The DistilWhisperModel is a Python class designed to handle English speech recognition tasks. It leverages the capabilities of the Whisper model, which is fine-tuned for speech-to-text processes. It is designed for both synchronous and asynchronous transcription of audio inputs, offering flexibility for real-time applications or batch processing.

Installation

Before you can use DistilWhisperModel, ensure you have the required libraries installed:

pip3 install --upgrade swarms

Initialization

The DistilWhisperModel class is initialized with the following parameters:

Parameter Type Description Default
model_id str The identifier for the pre-trained Whisper model "distil-whisper/distil-large-v2"

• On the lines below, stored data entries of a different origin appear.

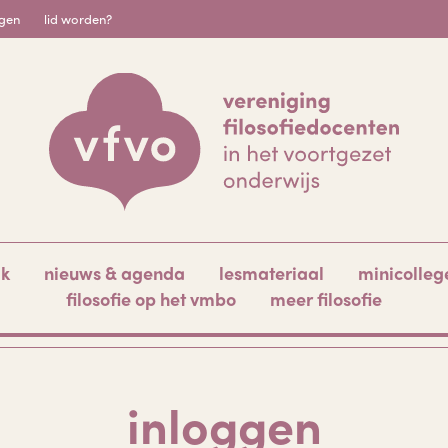
igen
lid worden?
ak
nieuws & agenda
lesmateriaal
minicolleg
filosofie op het vmbo
meer filosofie
inloggen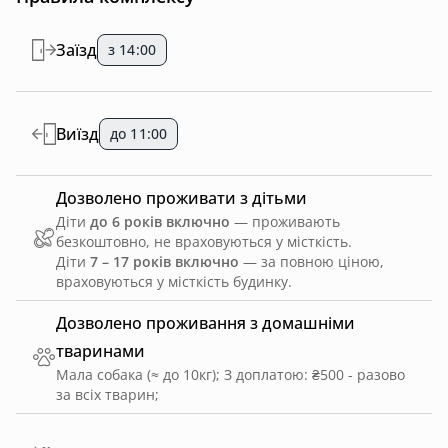
Заїзд
з 14:00
Виїзд
до 11:00
Дозволено проживати з дітьми
Діти
до 6 років включно
— проживають
безкоштовно, не враховуються у місткість.
Діти
7 – 17 років включно
— за повною ціною,
враховуються у місткість будинку.
Дозволено проживання з домашніми
тваринами
Мала собака (≈ до 10кг)
;
З доплатою: ₴500 - разово
за всіх тварин
;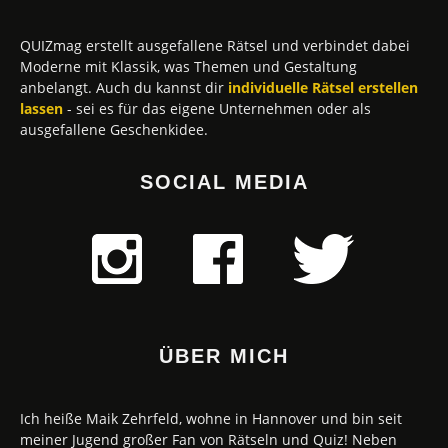
QUIZmag erstellt ausgefallene Rätsel und verbindet dabei
Moderne mit Klassik, was Themen und Gestaltung
anbelangt. Auch du kannst dir
individuelle Rätsel erstellen
lassen
- sei es für das eigene Unternehmen oder als
ausgefallene Geschenkidee.
SOCIAL MEDIA
ÜBER MICH
Ich heiße Maik Zehrfeld, wohne in Hannover und bin seit
meiner Jugend großer Fan von Rätseln und Quiz! Neben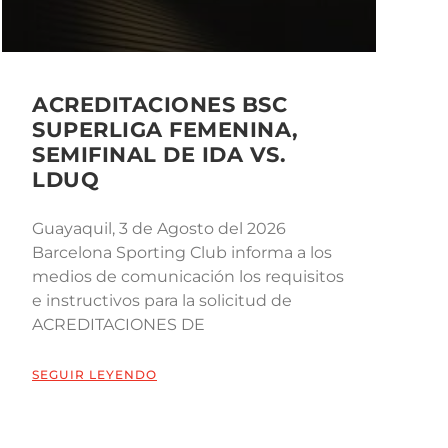
ACREDITACIONES BSC
SUPERLIGA FEMENINA,
SEMIFINAL DE IDA VS.
LDUQ
Guayaquil, 3 de Agosto del 2026
Barcelona Sporting Club informa a los
medios de comunicación los requisitos
e instructivos para la solicitud de
ACREDITACIONES DE
SEGUIR LEYENDO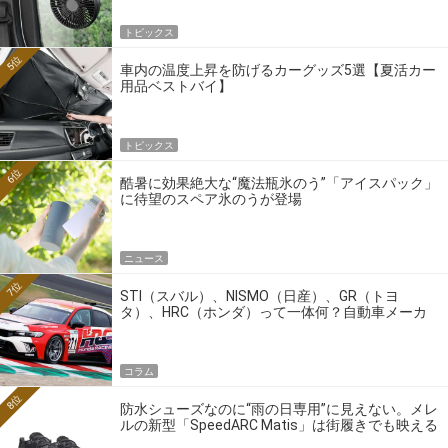
トピックス
5位
車内の温度上昇を防げるカーグッズ5選【夏活カー
用品ベストバイ】
トピックス
6位
酷暑に効果絶大な“魔法瓶氷のう”「アイスパック」
に待望のスペア氷のうが登場
ニュース
7位
STI（スバル）、NISMO（日産）、GR（トヨ
タ）、HRC（ホンダ）って一体何？自動車メーカ
ーの4大ワークスブランドを探る
コラム
8位
防水シューズなのに“雨の日専用”に見えない。メレ
ルの新型「SpeedARC Matis」は街履きでも映える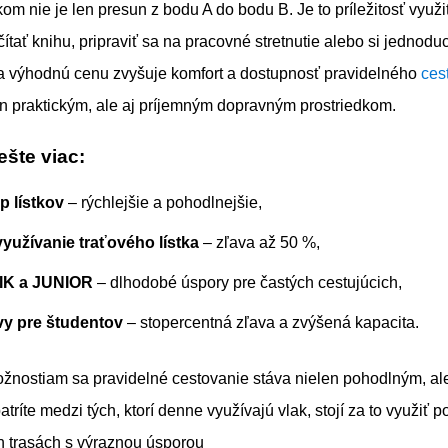
om nie je len presun z bodu A do bodu B. Je to príležitosť využi
čítať knihu, pripraviť sa na pracovné stretnutie alebo si jednod
za výhodnú cenu zvyšuje komfort a dostupnosť pravidelného
ces
en praktickým, ale aj príjemným dopravným prostriedkom.
ešte viac:
p lístkov
– rýchlejšie a pohodlnejšie,
využívanie traťového lístka
– zľava až 50 %,
IK a JUNIOR
– dlhodobé úspory pre častých cestujúcich,
avy pre študentov
– stopercentná zľava a zvýšená kapacita.
žnostiam sa pravidelné cestovanie stáva nielen pohodlným, ale
tríte medzi tých, ktorí denne využívajú vlak, stojí za to využiť
ch trasách s výraznou úsporou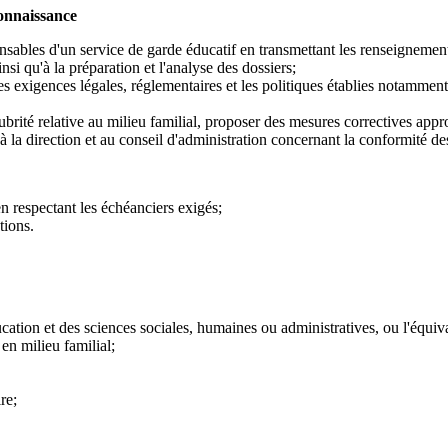
connaissance
sables d'un service de garde éducatif en transmettant les renseignements 
nsi qu'à la préparation et l'analyse des dossiers;
s exigences légales, réglementaires et les politiques établies notamment e
brité relative au milieu familial, proposer des mesures correctives appropr
 la direction et au conseil d'administration concernant la conformité de
en respectant les échéanciers exigés;
tions.
ation et des sciences sociales, humaines ou administratives, ou l'équiva
en milieu familial;
re;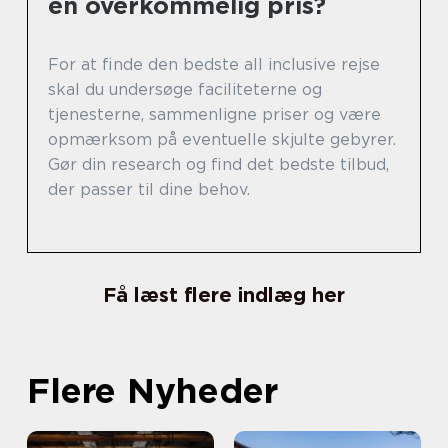
en overkommelig pris?
For at finde den bedste all inclusive rejse
skal du undersøge faciliteterne og
tjenesterne, sammenligne priser og være
opmærksom på eventuelle skjulte gebyrer.
Gør din research og find det bedste tilbud,
der passer til dine behov.
Få læst flere indlæg her
Flere Nyheder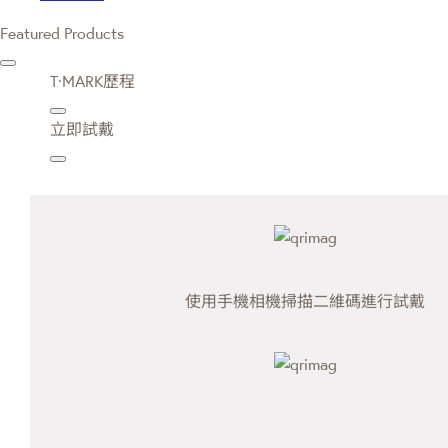
Featured Products
T·MARK歷程
立即試戴
使用手機相機掃描二維碼進行試戴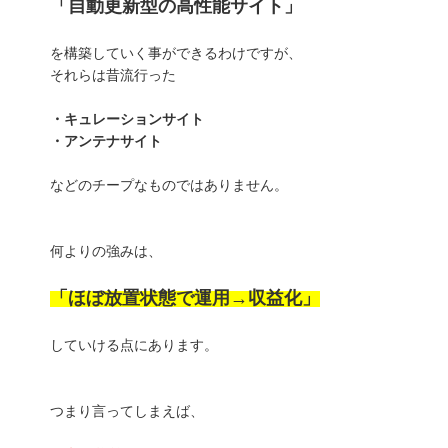
「自動更新型の高性能サイト」
を構築していく事ができるわけですが、
それらは昔流行った
・キュレーションサイト
・アンテナサイト
などのチープなものではありません。
何よりの強みは、
「ほぼ放置状態で運用→収益化」
していける点にあります。
つまり言ってしまえば、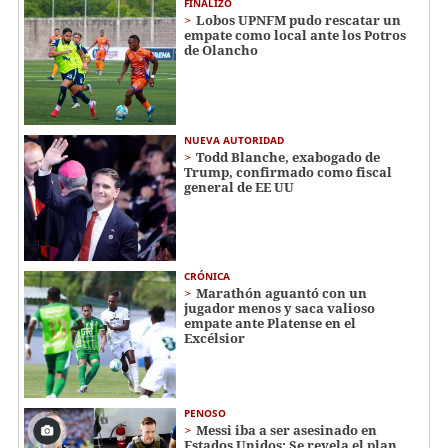
FINALIZÓ
Lobos UPNFM pudo rescatar un
empate como local ante los Potros
de Olancho
NUEVA AUTORIDAD
Todd Blanche, exabogado de
Trump, confirmado como fiscal
general de EE UU
CRÓNICA
Marathón aguantó con un
jugador menos y saca valioso
empate ante Platense en el
Excélsior
PENOSO
Messi iba a ser asesinado en
Estados Unidos: Se revela el plan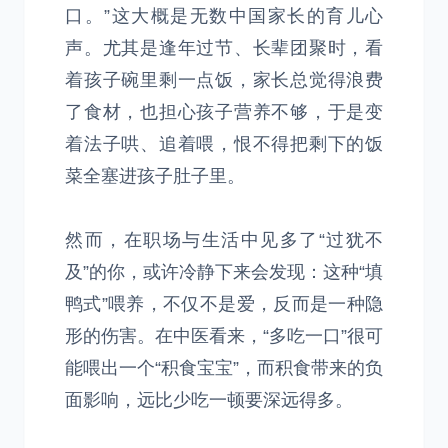
口。”这大概是无数中国家长的育儿心
声。尤其是逢年过节、长辈团聚时，看
着孩子碗里剩一点饭，家长总觉得浪费
了食材，也担心孩子营养不够，于是变
着法子哄、追着喂，恨不得把剩下的饭
菜全塞进孩子肚子里。
然而，在职场与生活中见多了“过犹不
及”的你，或许冷静下来会发现：这种“填
鸭式”喂养，不仅不是爱，反而是一种隐
形的伤害。在中医看来，“多吃一口”很可
能喂出一个“积食宝宝”，而积食带来的负
面影响，远比少吃一顿要深远得多。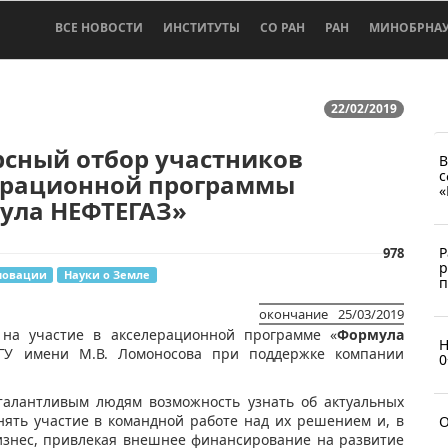
ВСЕ НОВОСТИ
ИНСТИТУТЫ
СО РАН
РАН
МИНОБРНА
22/02/2019
рсный отбор участников
В
с
ерационной программы
«
ула НЕФТЕГАЗ»
Р
978
р
новации
Науки о Земле
п
окончание
25/03/2019
 на участие в акселерационной программе «
Формула
Н
ГУ имени М.В. Ломоносова при поддержке компании
0
алантливым людям возможность узнать об актуальных
нять участие в командной работе над их решением и, в
O
бизнес, привлекая внешнее финансирование на развитие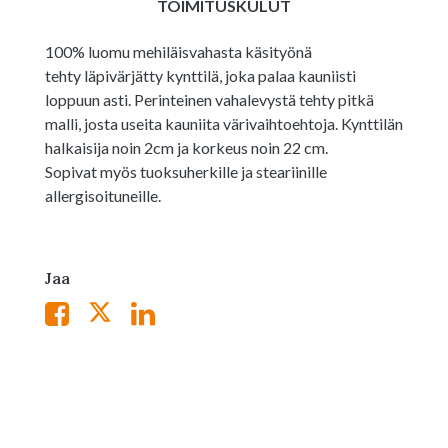
TOIMITUSKULUT
100% luomu mehiläisvahasta käsityönä
tehty läpivärjätty kynttilä, joka palaa kauniisti
loppuun asti. Perinteinen vahalevystä tehty pitkä
malli, josta useita kauniita värivaihtoehtoja. Kynttilän
halkaisija noin 2cm ja korkeus noin 22 cm.
Sopivat myös tuoksuherkille ja steariinille
allergisoituneille.
Jaa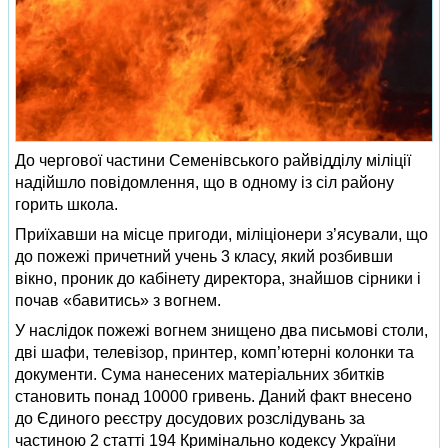
До чергової частини Семенівського райвідділу міліції
надійшло повідомлення, що в одному із сіл району
горить школа.
Приїхавши на місце пригоди, міліціонери з’ясували, що
до пожежі причетний учень 3 класу, який розбивши
вікно, проник до кабінету директора, знайшов сірники і
почав «бавитись» з вогнем.
У наслідок пожежі вогнем знищено два письмові столи,
дві шафи, телевізор, принтер, комп’ютерні колонки та
документи. Сума нанесених матеріальних збитків
становить понад 10000 гривень. Даний факт внесено
до Єдиного реєстру досудових розслідувань за
частиною 2 статті 194 Кримінально кодексу України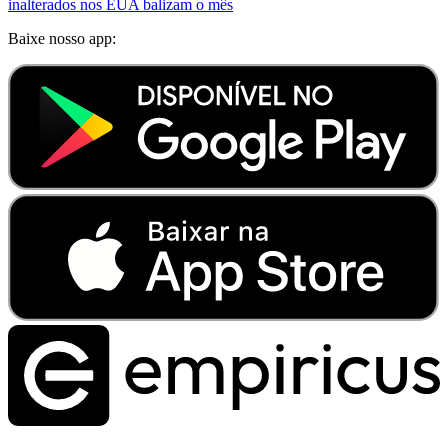
inalterados nos EUA balizam o mês
Baixe nosso app: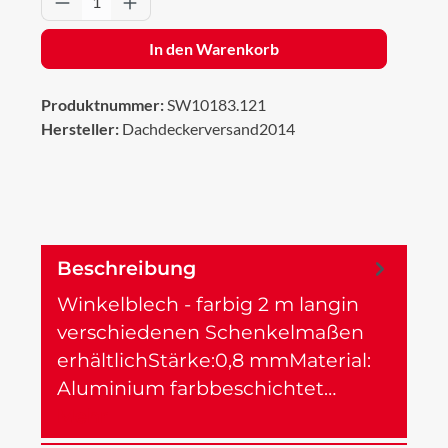
In den Warenkorb
Produktnummer:
SW10183.121
Hersteller:
Dachdeckerversand2014
Beschreibung
Winkelblech - farbig 2 m langin
verschiedenen Schenkelmaßen
erhältlichStärke:0,8 mmMaterial:
Aluminium farbbeschichtet…
Mehr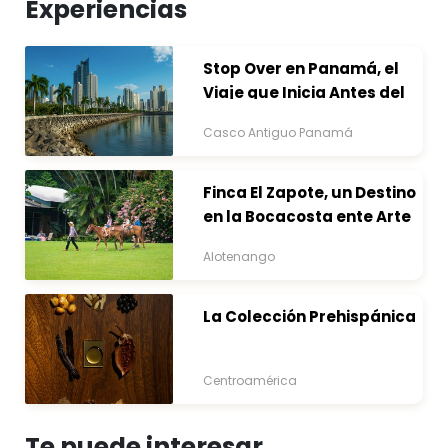
Experiencias
Stop Over en Panamá, el
Viaje que Inicia Antes del
Destino
Casco Antiguo Panamá
Finca El Zapote, un Destino
en la Bocacosta ente Arte
y Naturaleza
Alotenango
La Colección Prehispánica
Centroamérica
Te puede interesar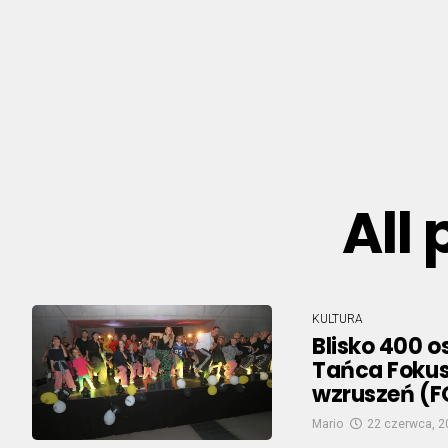
All
KULTURA
Blisko 400 o
Tańca Fokus.
wzruszeń (
Mario
22 czerwca, 2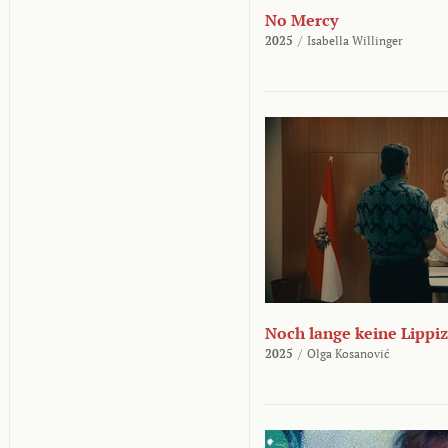
No Mercy
2025
/
Isabella Willinger
Noch lange keine Lippi
2025
/
Olga Kosanović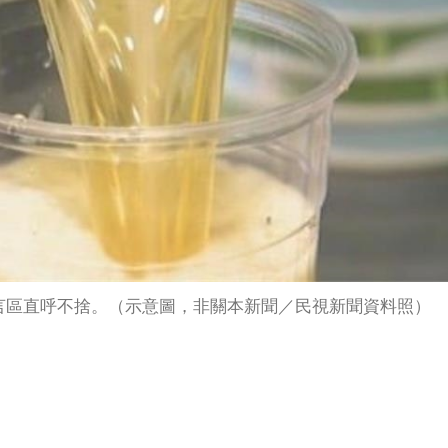
言區直呼不捨。（示意圖，非關本新聞／民視新聞資料照）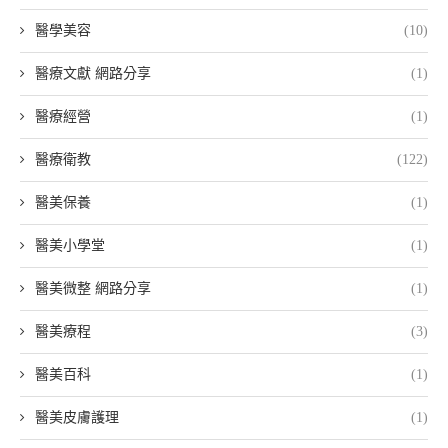
醫學美容
(10)
醫療文獻 網路分享
(1)
醫療經營
(1)
醫療衛教
(122)
醫美保養
(1)
醫美小學堂
(1)
醫美微整 網路分享
(1)
醫美療程
(3)
醫美百科
(1)
醫美皮膚護理
(1)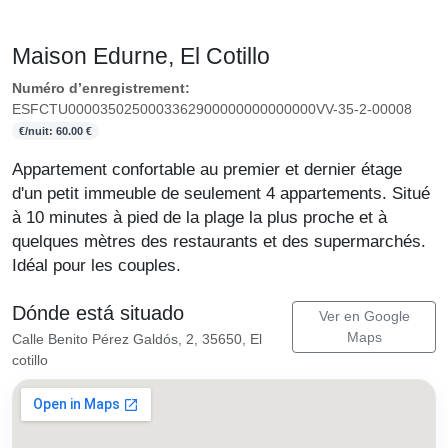
Maison Edurne, El Cotillo
Numéro d’enregistrement:
ESFCTU0000350250003362900000000000000VV-35-2-00008
€/nuit: 60.00 €
Appartement confortable au premier et dernier étage
d'un petit immeuble de seulement 4 appartements. Situé
à 10 minutes à pied de la plage la plus proche et à
quelques mètres des restaurants et des supermarchés.
Idéal pour les couples.
Dónde está situado
Ver en Google
Maps
Calle Benito Pérez Galdós, 2, 35650, El
cotillo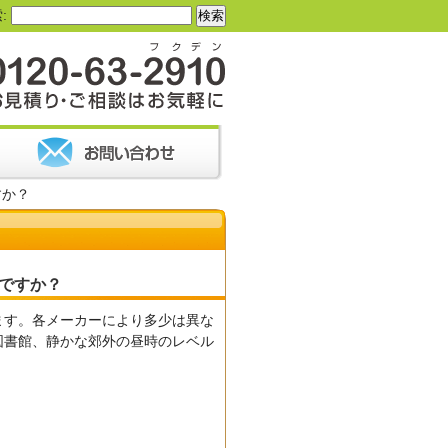
:
すか？
ですか？
ます。各メーカーにより多少は異な
図書館、静かな郊外の昼時のレベル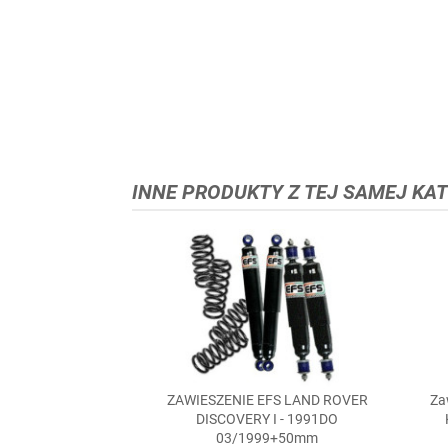
INNE PRODUKTY Z TEJ SAMEJ KAT
ZAWIESZENIE EFS LAND ROVER
Za

Szybki podgląd
DISCOVERY I - 1991DO
03/1999+50mm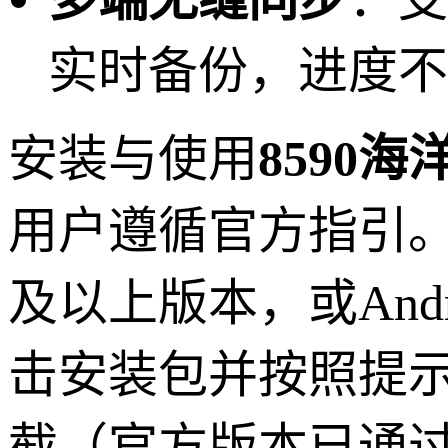
实时备份，进度不
安装与使用
8590
用户遵循官方指引。首
及以上版本，或Andro
击安装包并按照提
截（官方版本已通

Example of initialization:

from swarms.models import DistilWhisperModel

# Initialize with default model
model_wrapper = DistilWhisperModel()

# Initialize with a specific model ID
model_wrapper = DistilWhisperModel(model_id="distil-whisper/distil-large-v2")

Attributes

After initialization, the DistilWhisperModel has several attributes:

Attribute Type Description
device str The device used for computation ("cuda:0" for GPU or "cpu").
torch_dtype torch.dtype The data type used for the Torch tensors.
model_id str The model identifier string.
model torch.nn.Module The actual Whisper model loaded from the identifier.
processor transformers.AutoProcessor The processor for handling input data.

Methods

transcribe

Transcribes audio input synchronously.

Arguments:

Argument Type Description
inputs Union[str, dict] File path or audio data dictionary.

Returns: str - The transcribed text.

Usage Example:

# Synchronous transcription
transcription = model_wrapper.transcribe("path/to/audio.mp3")
print(transcription)

async_transcribe

Transcribes audio input asynchronously.

Arguments:

Argument Type Description
inputs Union[str, dict] File path or audio data dictionary.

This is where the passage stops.